Proponents of the "choice experiments" method believe that it has several advantages: Presumably, it encourages respondents to concentrate on the trade-offs between characteristics of the good or public programme, as opposed to taking a position for or against a policy. Adamowicz et al (1996) argue that the repeated nature of the choice task makes it difficult to behave strategically. Much like contingent valuation, choice experiments allow valuation of a good at conditions that do not currently exist. For instance, it would not be possible to use observed behaviours to place a value on cleaning up a lake if the lake has always been polluted. Possible difficulties associated with choice experiments include respondent fatigue, frustration (if the respondent dislikes all of the possible alternatives), and the decision to ignore one of the attributes if its level lacks credibility.

Although choice experiments have been used extensively in the United States and Canada in transportation studies (especially to explain mode choice as a function of its attributes), marketing studies, and natural resource damages assessment work, we are not aware of any applications in developing countries.

Jayne et al. (1996) present an application of another stated-preference method known as contingent behaviour. Contingent behaviour questions typically ask respondents what they would do under specified hypothetical circumstances. If the price per trip to destination X would rise to Y, would the respondent stop taking trips to X altogether? If the price of a commodity would rise (or drop) to X, how much of that commodity would the respondent purchase? Jayne et al ask respondents in Kenya, Zimbabwe and Mozambique what their expected purchases of refined cornmeal, coarse cornmeal and other substitutes would be under a variety of price and deregulation scenarios. The stated preference data collected in this fashion was combined with revealed preference data (the respondents' actual purchases of these commodities) to estimate demand functions that predicted well the actual purchases after price controls were lifted and other reforms were enacted.
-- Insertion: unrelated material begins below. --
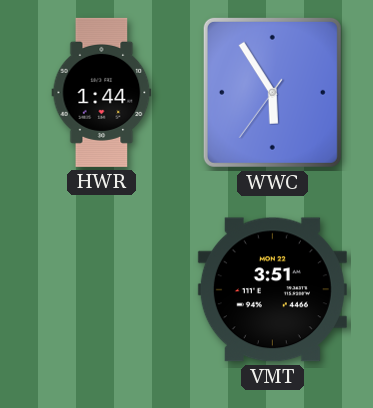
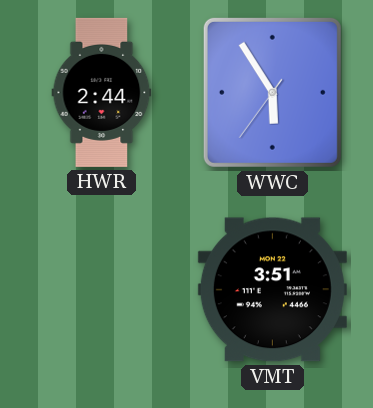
HWR: 1:44 -> 2:44
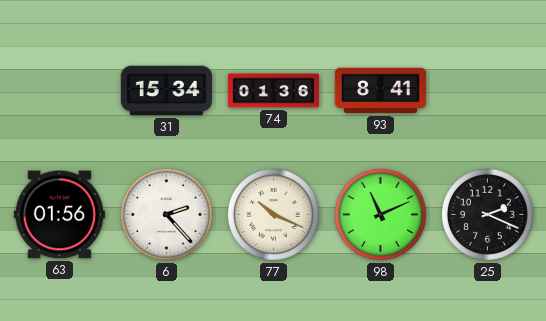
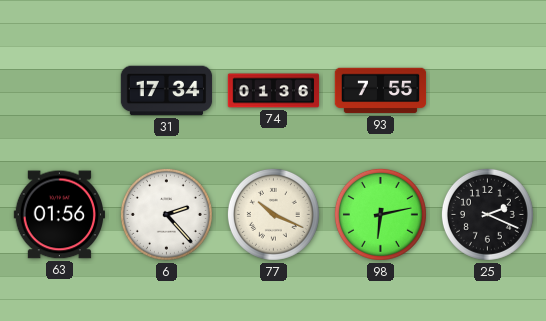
31: 15:34 -> 17:34
93: 8:41 -> 7:55
98: 11:11 -> 6:13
In sum, we believe the applications of the method of contingent valuation in developing countries have generally followed high standards, and have produced useful results. They have also uncovered a number of difficulties associated with the description of the commodity, the role of the government in providing public programmes, and the presentation of the cost information to the respondent. We hope that this report will prove useful to those who wish to design and conduct new contingent contingent valuation surveys in developing countries, and will offer guidance on how to interpret the results and findings from existing contingent valuation studies. We also hope that this report will offer ideas on alternative stated preference approaches.